Burroughs assume : il appelle son auto “F40” parce qu’il estime construire une F40 dans l’esprit, une machine qui porte la peau, les proportions, l’ADN visuel, mais pas une Ferrari fabriquée par Ferrari. Il pousse même l’argument plus loin avec une comparaison intéressante : dans le monde du sport auto historique, personne ne s’amuse à dire qu’un Protofab Mustang “n’est pas une Mustang” sous prétexte que tout est tubulaire et que presque aucune pièce n’est d’origine. On l’identifie par ce qu’il représente et par sa silhouette.
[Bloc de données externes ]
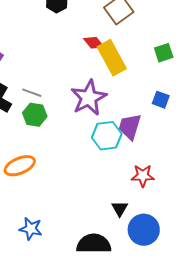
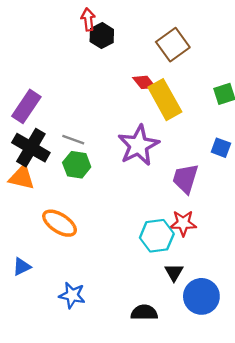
cyan hexagon: (107, 136) -> (157, 236), moved
orange ellipse: (20, 166) -> (60, 223), turned 56
red star: (143, 176) -> (183, 223), moved
black semicircle: (94, 244) -> (144, 312), size x0.7

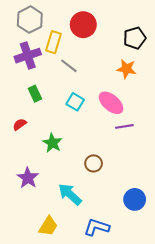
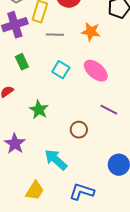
gray line: (69, 66) -> (55, 35), turned -36
orange star: (126, 69) -> (91, 32), moved
purple line: (124, 126) -> (109, 110), moved, turned 36

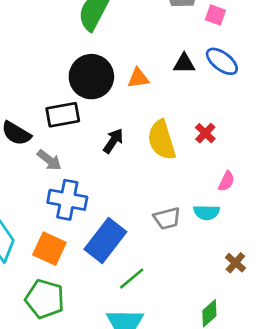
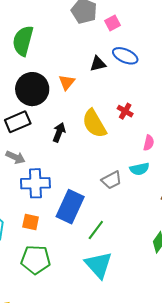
pink square: (215, 15) -> (113, 23), turned -35
orange triangle: (138, 78) -> (67, 82), turned -30
orange square: (49, 249) -> (31, 222), size x0.7

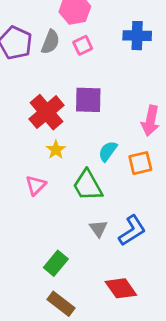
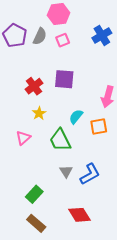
blue cross: (137, 36) -> (102, 35), turned -36
red cross: (47, 112) -> (34, 86), size x0.7

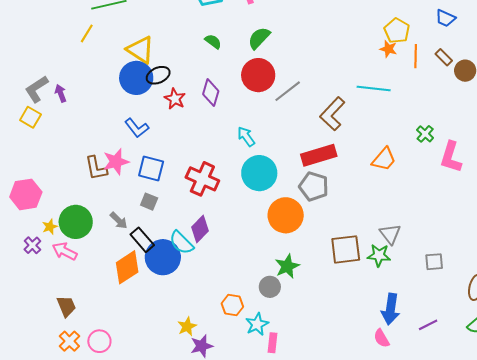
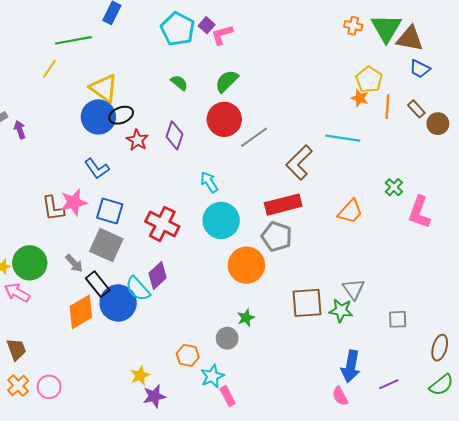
gray square: (149, 202) -> (106, 245), size x1.8
green star: (287, 266) -> (246, 318), size x0.7
pink rectangle: (273, 343) -> (228, 396), turned -36

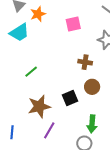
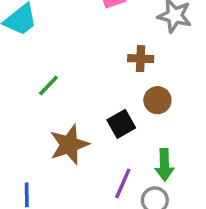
purple line: (49, 130) -> (123, 183), moved

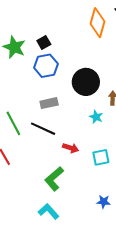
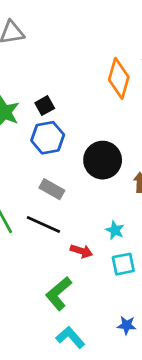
gray rectangle: (49, 103) -> (52, 189), turned 42
cyan star: (96, 117) -> (115, 230), moved
cyan L-shape: (49, 211) -> (70, 337), moved

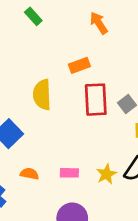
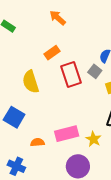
pink rectangle: (69, 173) -> (67, 134), size x1.6
yellow star: (106, 174) -> (94, 139), moved

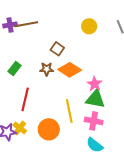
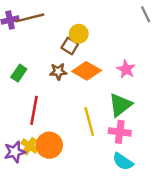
yellow circle: (89, 26) -> (79, 34), moved
pink star: (95, 84) -> (126, 69), moved
green triangle: (95, 99) -> (120, 105), turned -45
orange circle: (49, 129) -> (49, 145), moved

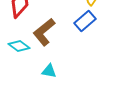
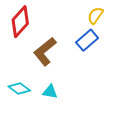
cyan diamond: (19, 46) -> (19, 89), moved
À ses yeux, sa démarche est du même ordre. Cette frontière, entre hommage, réinterprétation, et contrefaçon, il la place exactement au bon endroit : là où commence l’usurpation de marque.

Retour sur le projet

Nous avions déjà présenté ce projet en fin d’année dernière, Stanceworks veut créer une F40 EVO à partir d’une carrosserie complète authentique, puis montée sur un châssis tubulaire maison. L’idée n’a pas changé : prendre la F40 comme point de départ, puis refaire le même “écart” que celui de la F40 route vers la F40 LM. Son propriétaire le dit clairement : il ne cherche ni une GT confortable, ni une voiture de “show”. Il veut une machine brutale, physique, exigeante. Il veut une voiture de course homologuée route.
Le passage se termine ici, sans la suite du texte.